4. Advantages of Nylon-66 Nylon 66 is superior in many applications to nylon 6—the other large volume nylon—due to its outstanding dimensional stability, higher melting point, and more compact molecular structure (see Figure 1). Nylon 66 exhibits only about half the shrinkage of nylon 6 in steam, for instance. And, with a less open structure, the 66 fiber has good dye wash fastness and UV light-fastness, and excellent performance in high-speed spinning processes. Typical advantages of nylon 66 over nylon 6 are its
- Higher tensile strength in use,
- Excellent abrasion resistance, and
- Higher melting point.
Nylon 66 provides high tensile strength for
- Tough fibers at fine deniers,
- Excellent performance for tyre applications, and
- High-speed mill processing.
Excellent abrasion resistance makes nylon-66 polymer ideal for use in
- Carpets,
- Upholstery, and
- Conveyor belts.
The rubber industry takes advantage of the higher melting point of nylon 66 in high-temperature tire curing. A high melting point also results in a fiber with
- High stretch and recovery in false-twist textured Yarns (e.g., hosiery and socks) and
- Thermal stability in high-temperature coating operations.
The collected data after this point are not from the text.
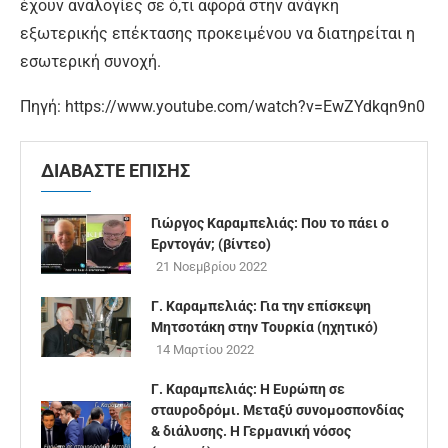
έχουν αναλογίες σε ό,τι αφορά στην ανάγκη
εξωτερικής επέκτασης προκειμένου να διατηρείται η
εσωτερική συνοχή.
Πηγή: https://www.youtube.com/watch?v=EwZYdkqn9n0
ΔΙΑΒΑΣΤΕ ΕΠΙΣΗΣ
Γιώργος Καραμπελιάς: Που το πάει ο
Ερντογάν; (βίντεο)
21 Νοεμβρίου 2022
Γ. Καραμπελιάς: Για την επίσκεψη
Μητσοτάκη στην Τουρκία (ηχητικό)
14 Μαρτίου 2022
Γ. Καραμπελιάς: Η Ευρώπη σε
σταυροδρόμι. Μεταξύ συνομοσπονδίας
& διάλυσης. Η Γερμανική νόσος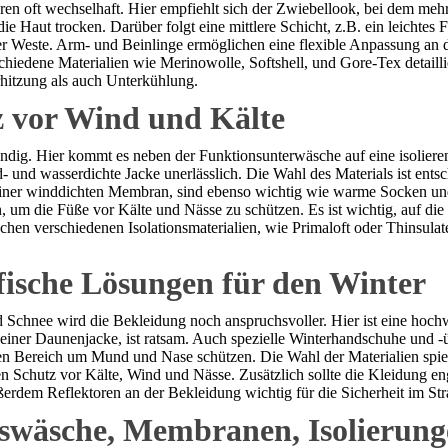
ren oft wechselhaft. Hier empfiehlt sich der Zwiebellook, bei dem meh
e Haut trocken. Darüber folgt eine mittlere Schicht, z.B. ein leichtes 
er Weste. Arm- und Beinlinge ermöglichen eine flexible Anpassung an 
chiedene Materialien wie Merinowolle, Softshell, und Gore-Tex detailli
hitzung als auch Unterkühlung.
z vor Wind und Kälte
ig. Hier kommt es neben der Funktionsunterwäsche auf eine isolierende
 und wasserdichte Jacke unerlässlich. Die Wahl des Materials ist ent
einer winddichten Membran, sind ebenso wichtig wie warme Socken u
um die Füße vor Kälte und Nässe zu schützen. Es ist wichtig, auf die 
hen verschiedenen Isolationsmaterialien, wie Primaloft oder Thinsulat
fische Lösungen für den Winter
Schnee wird die Bekleidung noch anspruchsvoller. Hier ist eine hochw
der einer Daunenjacke, ist ratsam. Auch spezielle Winterhandschuhe und
en Bereich um Mund und Nase schützen. Die Wahl der Materialien spiel
en Schutz vor Kälte, Wind und Nässe. Zusätzlich sollte die Kleidung e
rdem Reflektoren an der Bekleidung wichtig für die Sicherheit im Str
nswäsche, Membranen, Isolierun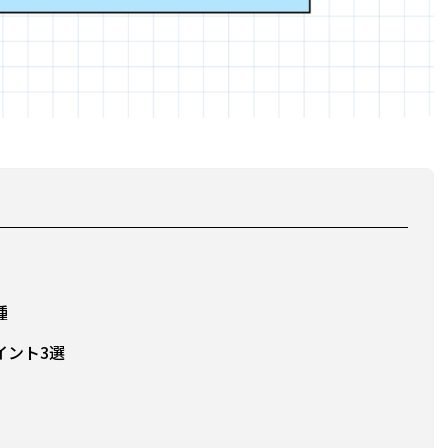
種
イント3選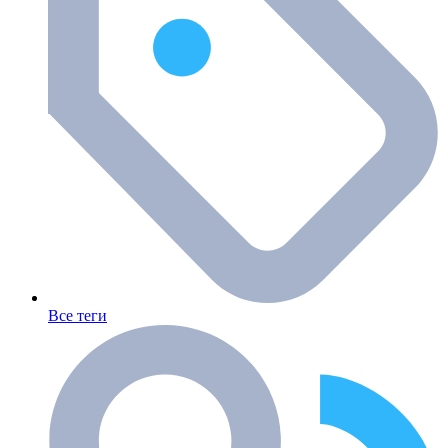
Все теги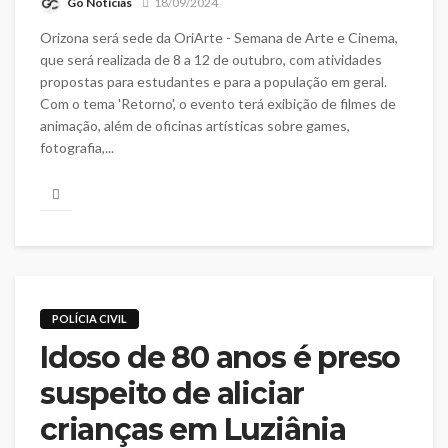
Go Notícias
18/09/2024
Orizona será sede da OriArte - Semana de Arte e Cinema,
que será realizada de 8 a 12 de outubro, com atividades
propostas para estudantes e para a população em geral.
Com o tema 'Retorno', o evento terá exibição de filmes de
animação, além de oficinas artísticas sobre games,
fotografia,...
POLÍCIA CIVIL
Idoso de 80 anos é preso
suspeito de aliciar
crianças em Luziânia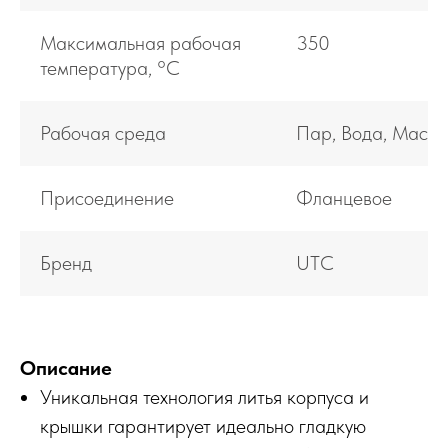
Максимальная рабочая
350
температура, °С
Рабочая среда
Пар, Вода, Масло
Присоединение
Фланцевое
Бренд
UTC
Описание
Уникальная технология литья корпуса и
крышки гарантирует идеально гладкую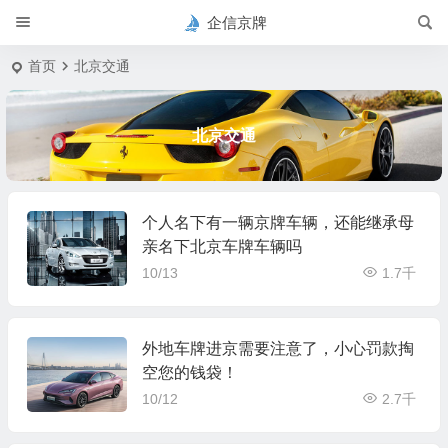
企信京牌
首页
北京交通
北京交通
个人名下有一辆京牌车辆，还能继承母
亲名下北京车牌车辆吗
10/13
1.7千
外地车牌进京需要注意了，小心罚款掏
空您的钱袋！
10/12
2.7千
5. Use of Nylon-66 in Fiber Manufacturing The processing of nylon usually begins by conditioning the received chip, with or without an increase in the asreceived molecular weight. The chip is then melted, usually in a screw-type extruder, and spun into filament form. The filamentsare then packaged in a process that may include drawing, bulking, or cutting into lengths of staple.
6. Preparing Nylon-66 Chip Chip is normally conditioned in an inert atmosphere at temperatures in the 120–180°C (248–356°F) range. Processors may employ higher temperatures to increase molecular weight, especially for industrial uses. Both batch- and continuous-type conditioners may be used. It is important to avoid excessive exposure of the chip to oxygen, which may lead to degradation and yellowing of the product.
7. Remelting Nylon 66 Chip Remelting is normally performed in a single or twin screw-type extruder, although the melting can be done in a heated grid-type melter. Single screws are preferred for smaller spinning plants because of their simplicity. Twin screws are preferred for larger installations or when more extensive mixing during remelt is required. Equipment must have the capability of heating the polymer to 280–290°C (536–554°F). Handling of the Molten Polymer Nylon 66 may produce undesirable cross-linked material (gel) if processing temperatures and holdup times are not properly maintained. Care must be taken to eliminate areas of stagnation in the screw and in the polymer piping. Good engineering practices require the application of optimum shear rates and frequent mixing of the melt. Conversion—Molten Polymer to Final Product Form Due to the wide variety of nylon 66 products that can be produced and the range of processing equipment available, it is beyond the scope of this bulletin to specify ideal processing conditions. In general, most modern filament-producing equipment will process nylon 66 polymer adequately.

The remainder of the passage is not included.